Identification of involved pathways related to ADHs expression in HCC
In order to identify the potential biological functions of ADHs, GO terms and KEGG pathways enrichment analysis was performed with R project as above description. GO terms enrichment analysis revealed that plenty of pathways were well enriched, and 9 of them including ethanol oxidation, ethanol metabolic process, primary alcohol metabolic process, retinoid metabolic process, diterpenoid metabolic process, terpenoid metabolic process, retinol metabolic process, isoprenoid metabolic process, antibiotic metabolic process were enriched for all the members of ADHs family (Fig. 9A and Table S1).

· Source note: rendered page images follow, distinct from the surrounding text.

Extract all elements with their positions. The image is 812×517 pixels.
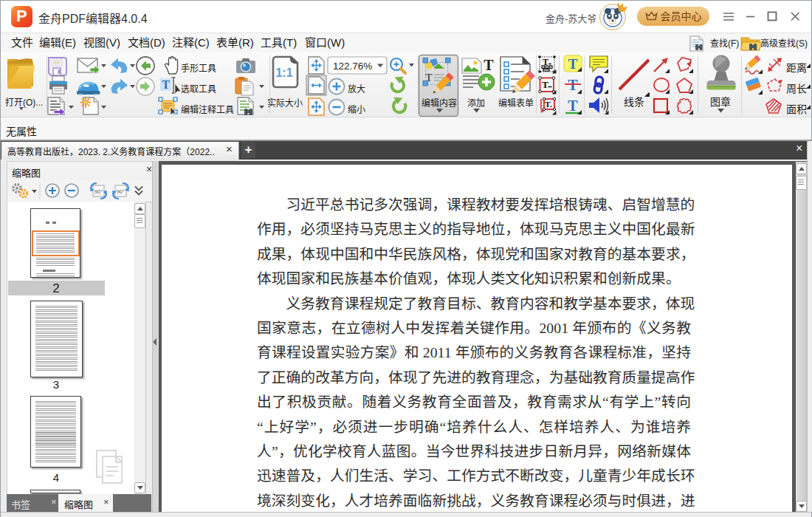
svg-text:122.76%: 122.76% — [333, 61, 372, 72]
svg-text:T.: T. — [545, 100, 552, 109]
svg-text:90°: 90° — [94, 188, 103, 195]
svg-text:T: T — [542, 79, 548, 90]
svg-text:1:1: 1:1 — [275, 66, 292, 79]
svg-text:T: T — [162, 78, 170, 91]
svg-text:T: T — [568, 56, 578, 72]
svg-text:90°: 90° — [117, 188, 125, 195]
svg-text:T: T — [484, 57, 494, 73]
svg-text:T: T — [568, 97, 578, 114]
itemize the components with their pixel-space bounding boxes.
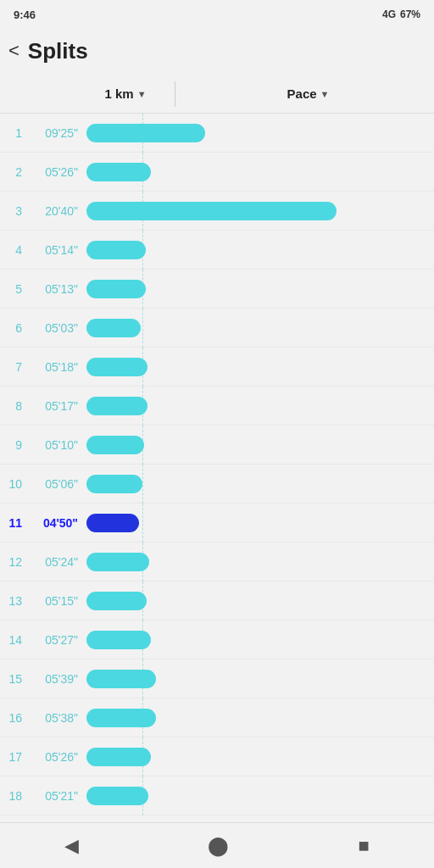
- split-bar: [86, 553, 149, 571]
- column-headers: 1 km ▼ Pace ▼: [0, 75, 434, 114]
- table-row: 1405'27": [0, 620, 434, 659]
- split-number: 14: [0, 633, 25, 647]
- table-row: 505'13": [0, 270, 434, 309]
- bar-area: [83, 387, 434, 426]
- split-number: 7: [0, 360, 25, 374]
- split-bar: [86, 514, 139, 532]
- split-number: 13: [0, 594, 25, 608]
- split-time: 05'24": [25, 555, 83, 569]
- split-number: 12: [0, 555, 25, 569]
- nav-recents-button[interactable]: ■: [359, 835, 370, 857]
- split-number: 9: [0, 438, 25, 452]
- split-number: 15: [0, 672, 25, 686]
- split-time: 05'18": [25, 360, 83, 374]
- battery-icon: 67%: [400, 8, 420, 20]
- back-button[interactable]: <: [8, 40, 19, 62]
- split-bar: [86, 436, 144, 454]
- split-bar: [86, 631, 151, 649]
- bar-area: [83, 620, 434, 659]
- status-time: 9:46: [14, 8, 36, 21]
- split-time: 05'10": [25, 438, 83, 452]
- distance-dropdown-icon: ▼: [137, 89, 147, 99]
- split-bar: [86, 163, 151, 181]
- table-row: 605'03": [0, 309, 434, 348]
- table-row: 1705'26": [0, 737, 434, 776]
- bar-area: [83, 153, 434, 192]
- bar-area: [83, 659, 434, 698]
- split-time: 20'40": [25, 204, 83, 218]
- split-time: 05'13": [25, 282, 83, 296]
- split-time: 05'21": [25, 789, 83, 803]
- split-number: 6: [0, 321, 25, 335]
- bar-area: [83, 776, 434, 815]
- table-row: 1104'50": [0, 504, 434, 542]
- table-row: 805'17": [0, 387, 434, 426]
- split-bar: [86, 670, 156, 688]
- pace-dropdown-icon: ▼: [320, 89, 330, 99]
- split-number: 4: [0, 243, 25, 257]
- col-pace-header[interactable]: Pace ▼: [182, 86, 434, 101]
- bar-area: [83, 737, 434, 776]
- split-bar: [86, 202, 337, 220]
- nav-home-button[interactable]: ⬤: [208, 835, 229, 857]
- bar-area: [83, 231, 434, 270]
- split-number: 2: [0, 165, 25, 179]
- split-time: 05'06": [25, 477, 83, 491]
- table-row: 1305'15": [0, 581, 434, 620]
- table-row: 320'40": [0, 192, 434, 231]
- bar-area: [83, 114, 434, 153]
- split-time: 05'26": [25, 165, 83, 179]
- split-number: 10: [0, 477, 25, 491]
- split-bar: [86, 709, 156, 727]
- split-bar: [86, 358, 147, 376]
- bar-area: [83, 542, 434, 581]
- bar-area: [83, 465, 434, 504]
- split-time: 05'27": [25, 633, 83, 647]
- table-row: 705'18": [0, 348, 434, 387]
- bottom-nav: ◀ ⬤ ■: [0, 822, 434, 868]
- split-time: 05'15": [25, 594, 83, 608]
- bar-area: [83, 309, 434, 348]
- table-row: 1505'39": [0, 659, 434, 698]
- split-bar: [86, 787, 148, 805]
- split-bar: [86, 241, 146, 259]
- col-pace-label: Pace: [287, 86, 317, 101]
- bar-area: [83, 270, 434, 309]
- split-number: 17: [0, 750, 25, 764]
- table-row: 1005'06": [0, 465, 434, 504]
- table-row: 905'10": [0, 426, 434, 465]
- bar-area: [83, 504, 434, 542]
- split-bar: [86, 592, 147, 610]
- split-time: 09'25": [25, 126, 83, 140]
- header: < Splits: [0, 27, 434, 75]
- splits-list: 109'25"205'26"320'40"405'14"505'13"605'0…: [0, 114, 434, 822]
- split-time: 05'26": [25, 750, 83, 764]
- split-bar: [86, 397, 147, 415]
- col-distance-header[interactable]: 1 km ▼: [83, 86, 168, 101]
- bar-area: [83, 581, 434, 620]
- split-number: 18: [0, 789, 25, 803]
- split-number: 1: [0, 126, 25, 140]
- bar-area: [83, 426, 434, 465]
- table-row: 1605'38": [0, 698, 434, 737]
- split-number: 16: [0, 711, 25, 725]
- network-icon: 4G: [382, 8, 396, 20]
- split-number: 8: [0, 399, 25, 413]
- table-row: 1205'24": [0, 542, 434, 581]
- bar-area: [83, 698, 434, 737]
- split-bar: [86, 124, 205, 142]
- split-number: 5: [0, 282, 25, 296]
- split-bar: [86, 748, 151, 766]
- split-time: 04'50": [25, 516, 83, 530]
- split-time: 05'39": [25, 672, 83, 686]
- table-row: 205'26": [0, 153, 434, 192]
- split-bar: [86, 475, 142, 493]
- table-row: 405'14": [0, 231, 434, 270]
- split-time: 05'17": [25, 399, 83, 413]
- table-row: 109'25": [0, 114, 434, 153]
- nav-back-button[interactable]: ◀: [64, 835, 79, 857]
- split-time: 05'03": [25, 321, 83, 335]
- page-title: Splits: [28, 38, 88, 64]
- split-number: 11: [0, 516, 25, 530]
- col-distance-label: 1 km: [104, 86, 133, 101]
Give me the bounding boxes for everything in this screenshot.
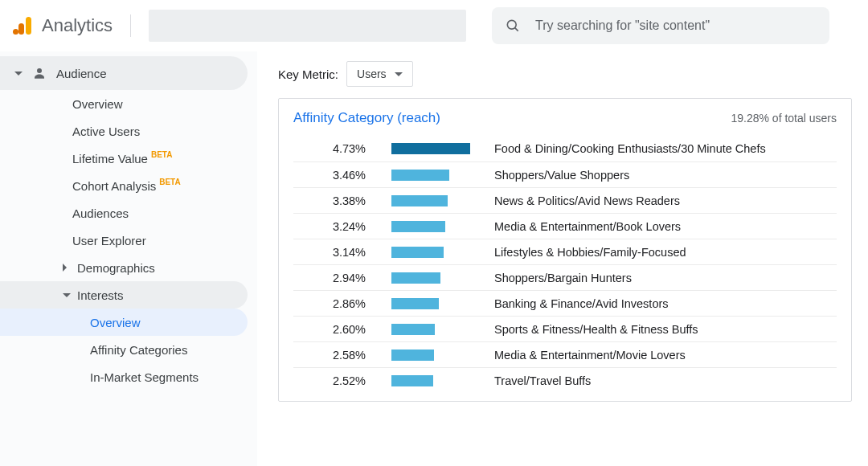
row-bar-cell [366, 272, 486, 284]
svg-rect-0 [26, 17, 31, 35]
row-bar [391, 375, 433, 386]
sidebar-item-overview[interactable]: Overview [0, 90, 248, 117]
person-icon [32, 66, 47, 80]
table-row[interactable]: 3.38%News & Politics/Avid News Readers [293, 187, 837, 213]
affinity-table: 4.73%Food & Dining/Cooking Enthusiasts/3… [293, 136, 837, 393]
row-percent: 2.94% [293, 272, 366, 284]
table-row[interactable]: 2.94%Shoppers/Bargain Hunters [293, 264, 837, 290]
sidebar: Audience Overview Active Users Lifetime … [0, 51, 257, 466]
row-percent: 2.86% [293, 297, 366, 310]
card-subtitle: 19.28% of total users [731, 112, 837, 125]
app-logo: Analytics [13, 15, 113, 36]
row-bar-cell [366, 221, 486, 232]
row-label: Travel/Travel Buffs [486, 374, 591, 387]
row-percent: 3.24% [293, 220, 366, 233]
sidebar-subitem-affinity-categories[interactable]: Affinity Categories [0, 336, 248, 363]
row-percent: 2.52% [293, 374, 366, 387]
brand-name: Analytics [42, 15, 113, 36]
row-bar [391, 247, 444, 258]
row-bar [391, 324, 435, 335]
sidebar-section-label: Audience [56, 67, 107, 80]
row-label: Sports & Fitness/Health & Fitness Buffs [486, 323, 698, 336]
row-label: Food & Dining/Cooking Enthusiasts/30 Min… [486, 142, 766, 155]
key-metric-row: Key Metric: Users [278, 61, 852, 87]
row-percent: 2.60% [293, 323, 366, 336]
row-bar-cell [366, 143, 486, 154]
caret-right-icon [63, 264, 67, 272]
key-metric-value: Users [357, 67, 387, 80]
svg-line-4 [515, 28, 518, 31]
row-bar-cell [366, 375, 486, 386]
row-bar-cell [366, 170, 486, 181]
table-row[interactable]: 2.58%Media & Entertainment/Movie Lovers [293, 341, 837, 367]
row-label: News & Politics/Avid News Readers [486, 194, 680, 207]
key-metric-select[interactable]: Users [346, 61, 413, 87]
svg-point-5 [37, 68, 42, 73]
sidebar-section-audience[interactable]: Audience [0, 56, 248, 90]
row-bar-cell [366, 350, 486, 361]
affinity-card: Affinity Category (reach) 19.28% of tota… [278, 98, 852, 402]
divider [130, 14, 131, 37]
table-row[interactable]: 2.60%Sports & Fitness/Health & Fitness B… [293, 316, 837, 341]
table-row[interactable]: 2.52%Travel/Travel Buffs [293, 367, 837, 393]
sidebar-item-user-explorer[interactable]: User Explorer [0, 227, 248, 254]
row-label: Media & Entertainment/Movie Lovers [486, 349, 686, 362]
analytics-logo-icon [13, 15, 34, 36]
main-content: Key Metric: Users Affinity Category (rea… [257, 51, 868, 466]
table-row[interactable]: 3.14%Lifestyles & Hobbies/Family-Focused [293, 239, 837, 264]
row-percent: 3.38% [293, 194, 366, 207]
sidebar-item-lifetime-value[interactable]: Lifetime ValueBETA [0, 145, 248, 172]
row-label: Media & Entertainment/Book Lovers [486, 220, 681, 233]
sidebar-item-active-users[interactable]: Active Users [0, 117, 248, 145]
sidebar-item-audiences[interactable]: Audiences [0, 199, 248, 227]
breadcrumb-placeholder [149, 10, 466, 42]
row-percent: 3.46% [293, 169, 366, 182]
beta-badge: BETA [159, 178, 180, 186]
caret-down-icon [14, 72, 23, 76]
table-row[interactable]: 4.73%Food & Dining/Cooking Enthusiasts/3… [293, 136, 837, 161]
caret-down-icon [63, 293, 71, 297]
sidebar-subitem-overview[interactable]: Overview [0, 309, 248, 336]
row-bar [391, 221, 445, 232]
sidebar-item-demographics[interactable]: Demographics [0, 254, 248, 281]
row-bar [391, 195, 448, 206]
beta-badge: BETA [151, 150, 172, 159]
row-label: Shoppers/Bargain Hunters [486, 272, 632, 284]
row-bar [391, 272, 440, 284]
sidebar-item-cohort-analysis[interactable]: Cohort AnalysisBETA [0, 172, 248, 199]
search-placeholder: Try searching for "site content" [535, 18, 710, 33]
row-bar [391, 298, 439, 309]
svg-rect-1 [18, 23, 24, 35]
svg-point-3 [507, 20, 516, 29]
row-percent: 2.58% [293, 349, 366, 362]
table-row[interactable]: 2.86%Banking & Finance/Avid Investors [293, 290, 837, 316]
sidebar-item-interests[interactable]: Interests [0, 281, 248, 309]
sidebar-subitem-in-market-segments[interactable]: In-Market Segments [0, 363, 248, 390]
row-percent: 3.14% [293, 246, 366, 259]
row-bar-cell [366, 324, 486, 335]
search-input[interactable]: Try searching for "site content" [492, 7, 829, 44]
row-bar [391, 170, 449, 181]
table-row[interactable]: 3.24%Media & Entertainment/Book Lovers [293, 213, 837, 239]
row-label: Banking & Finance/Avid Investors [486, 297, 669, 310]
table-row[interactable]: 3.46%Shoppers/Value Shoppers [293, 161, 837, 187]
key-metric-label: Key Metric: [278, 67, 338, 81]
row-bar-cell [366, 247, 486, 258]
row-label: Lifestyles & Hobbies/Family-Focused [486, 246, 686, 259]
row-label: Shoppers/Value Shoppers [486, 169, 629, 182]
row-bar [391, 350, 434, 361]
search-icon [505, 18, 521, 34]
row-bar [391, 143, 470, 154]
svg-point-2 [13, 29, 18, 35]
row-bar-cell [366, 195, 486, 206]
dropdown-icon [395, 72, 403, 76]
app-header: Analytics Try searching for "site conten… [0, 0, 868, 51]
row-bar-cell [366, 298, 486, 309]
card-title[interactable]: Affinity Category (reach) [293, 110, 440, 126]
row-percent: 4.73% [293, 142, 366, 155]
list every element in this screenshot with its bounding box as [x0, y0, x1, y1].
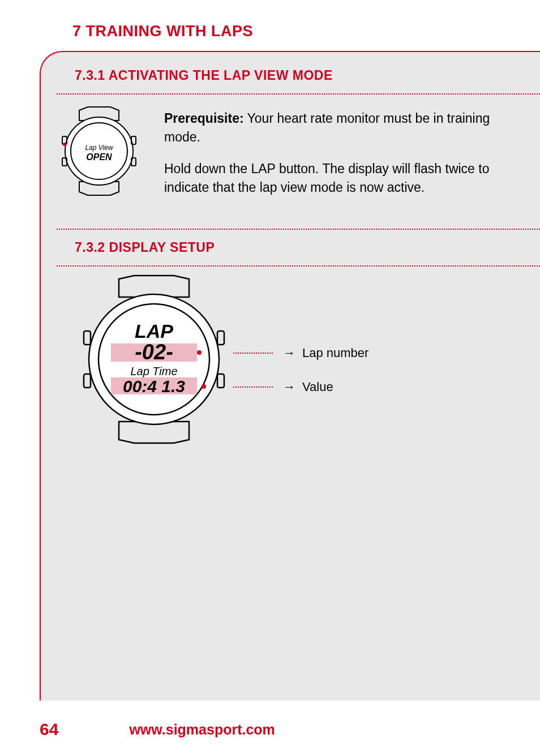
section2-heading: 7.3.2 DISPLAY SETUP [41, 230, 540, 265]
section1-body: Lap View OPEN Prerequisite: Your heart r… [41, 94, 540, 229]
svg-point-16 [202, 384, 206, 389]
annotation-lap-number: → Lap number [233, 346, 368, 360]
arrow-icon: → [283, 380, 295, 394]
watch-small-line1: Lap View [85, 144, 113, 152]
watch-large-value: 00:4 1.3 [123, 377, 185, 396]
annotation-value: → Value [233, 380, 333, 394]
dotted-leader-icon [233, 353, 273, 354]
watch-illustration-small: Lap View OPEN [57, 106, 142, 196]
svg-point-15 [197, 350, 202, 355]
section1-heading: 7.3.1 ACTIVATING THE LAP VIEW MODE [41, 52, 540, 93]
watch-large-label: Lap Time [130, 365, 177, 377]
page-footer: 64 www.sigmasport.com [0, 720, 540, 739]
arrow-icon: → [283, 346, 295, 360]
dotted-leader-icon [233, 386, 273, 388]
watch-large-top: LAP [135, 320, 173, 342]
watch-illustration-large: LAP -02- Lap Time 00:4 1.3 [75, 274, 233, 444]
svg-rect-10 [84, 374, 91, 388]
svg-rect-12 [217, 374, 224, 388]
prerequisite-label: Prerequisite: [164, 111, 244, 126]
svg-rect-9 [84, 331, 91, 345]
watch-small-line2: OPEN [86, 152, 112, 162]
annotation2-text: Value [302, 380, 333, 394]
section2-body: LAP -02- Lap Time 00:4 1.3 → Lap number … [41, 267, 540, 476]
content-frame: 7.3.1 ACTIVATING THE LAP VIEW MODE Lap V… [40, 51, 540, 701]
svg-rect-11 [217, 331, 224, 345]
instruction-text: Prerequisite: Your heart rate monitor mu… [164, 106, 517, 209]
page-number: 64 [40, 720, 58, 739]
footer-url: www.sigmasport.com [129, 721, 275, 738]
svg-point-6 [63, 143, 66, 146]
instruction-paragraph: Hold down the LAP button. The display wi… [164, 160, 517, 197]
watch-large-num: -02- [135, 340, 173, 364]
annotation1-text: Lap number [302, 346, 368, 360]
page-title: 7 TRAINING WITH LAPS [72, 23, 253, 40]
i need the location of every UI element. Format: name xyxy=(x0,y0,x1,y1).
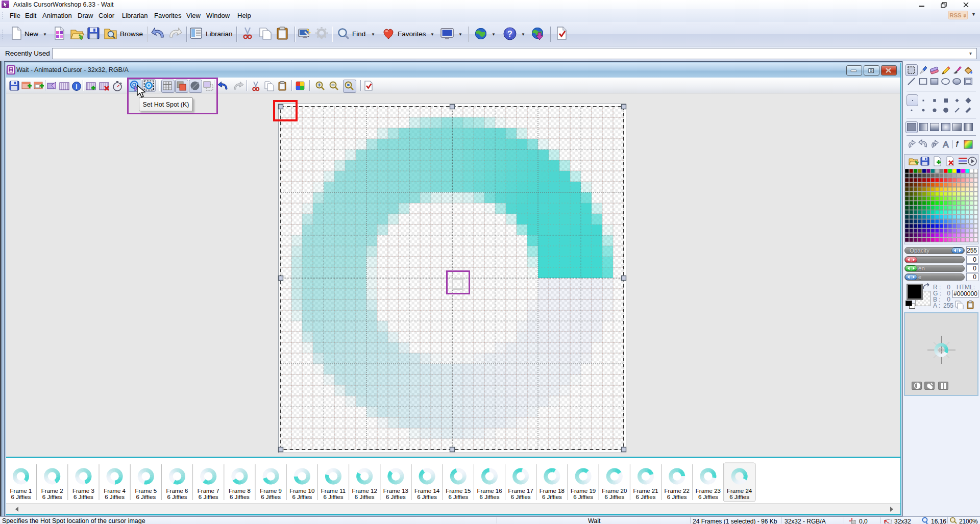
svg-text:Frame 4: Frame 4 xyxy=(104,488,126,494)
svg-text:6 Jiffies: 6 Jiffies xyxy=(74,494,93,500)
svg-text:6 Jiffies: 6 Jiffies xyxy=(199,494,218,500)
svg-text:Frame 3: Frame 3 xyxy=(72,488,94,494)
svg-text:Frame 21: Frame 21 xyxy=(633,488,658,494)
svg-text:6 Jiffies: 6 Jiffies xyxy=(261,494,281,500)
svg-text:Frame 7: Frame 7 xyxy=(198,488,219,494)
svg-text:6 Jiffies: 6 Jiffies xyxy=(292,494,312,500)
svg-text:Frame 18: Frame 18 xyxy=(540,488,565,494)
svg-text:6 Jiffies: 6 Jiffies xyxy=(167,494,187,500)
svg-text:Frame 15: Frame 15 xyxy=(446,488,471,494)
svg-text:Frame 14: Frame 14 xyxy=(414,488,440,494)
svg-text:6 Jiffies: 6 Jiffies xyxy=(105,494,125,500)
svg-text:Frame 12: Frame 12 xyxy=(352,488,377,494)
svg-text:Frame 23: Frame 23 xyxy=(696,488,721,494)
svg-text:A: A xyxy=(943,140,949,149)
svg-text:Frame 17: Frame 17 xyxy=(508,488,533,494)
svg-text:6 Jiffies: 6 Jiffies xyxy=(355,494,375,500)
svg-text:6 Jiffies: 6 Jiffies xyxy=(11,494,31,500)
svg-text:6 Jiffies: 6 Jiffies xyxy=(511,494,531,500)
svg-text:6 Jiffies: 6 Jiffies xyxy=(542,494,562,500)
svg-text:Frame 20: Frame 20 xyxy=(602,488,627,494)
svg-text:Frame 11: Frame 11 xyxy=(321,488,346,494)
svg-text:Frame 19: Frame 19 xyxy=(571,488,596,494)
svg-text:Frame 6: Frame 6 xyxy=(166,488,188,494)
svg-text:f: f xyxy=(955,140,959,148)
svg-text:Frame 16: Frame 16 xyxy=(477,488,502,494)
svg-text:6 Jiffies: 6 Jiffies xyxy=(667,494,687,500)
svg-text:6 Jiffies: 6 Jiffies xyxy=(448,494,468,500)
svg-text:i: i xyxy=(76,83,77,90)
svg-text:6 Jiffies: 6 Jiffies xyxy=(729,494,749,500)
svg-text:6 Jiffies: 6 Jiffies xyxy=(480,494,500,500)
svg-text:6 Jiffies: 6 Jiffies xyxy=(698,494,718,500)
svg-text:Frame 9: Frame 9 xyxy=(260,488,282,494)
svg-text:6 Jiffies: 6 Jiffies xyxy=(136,494,156,500)
svg-text:Frame 2: Frame 2 xyxy=(41,488,63,494)
svg-text:6 Jiffies: 6 Jiffies xyxy=(417,494,437,500)
svg-text:6 Jiffies: 6 Jiffies xyxy=(42,494,62,500)
svg-text:Frame 5: Frame 5 xyxy=(135,488,157,494)
svg-text:6 Jiffies: 6 Jiffies xyxy=(573,494,593,500)
svg-text:Frame 10: Frame 10 xyxy=(289,488,314,494)
svg-text:6 Jiffies: 6 Jiffies xyxy=(324,494,344,500)
svg-text:6 Jiffies: 6 Jiffies xyxy=(230,494,250,500)
svg-text:Frame 8: Frame 8 xyxy=(229,488,251,494)
svg-text:Frame 22: Frame 22 xyxy=(665,488,690,494)
svg-text:?: ? xyxy=(507,30,512,38)
svg-text:6 Jiffies: 6 Jiffies xyxy=(604,494,624,500)
svg-text:6 Jiffies: 6 Jiffies xyxy=(636,494,656,500)
svg-text:Frame 1: Frame 1 xyxy=(10,488,32,494)
svg-text:Frame 13: Frame 13 xyxy=(383,488,408,494)
svg-text:6 Jiffies: 6 Jiffies xyxy=(386,494,406,500)
svg-text:Frame 24: Frame 24 xyxy=(727,488,752,494)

Moreover, KEGG pathways enrichment analysis results showed that 7 pathways were significantly enriched, including tyrosine metabolism, fatty acid degradation, retinol metabolism, glycolysis/gluconeogenesis, drug metabolism-cytochrome P450, metabolism of xenobiotics by cytochrome P450, chemical carcinogenesis (Fig. 9B and Table S2).
In order to investigate the role of ADHs in the pathogenesis of HCC, GSEA was performed between datasets with ADHs high expression and low expression. Our results unveiled that ADHs were enriched in serval signaling pathways (Table S3 and S4). Based on the enrichment with KEGG database, the high expression group of ADHs was positively associated with retinol metabolism, and fatty acid metabolism with the significant difference (Fig. 10A and 10B). And the low expression group of ADHs family members not including ADH5 was significantly but negatively associated with pathways in cancer (Fig. 10C). Furthermore, we utilized GSEA to enrich in cancer related pathways based on pathway interaction database (PID). As can be seen from Fig. 10D-10H, low expression group of ADHs family members without ADH5 was significantly enriched in several cancer related pathways, including ATR, FOXM1, MTOR, NOTCH, and P53 downstream pathway.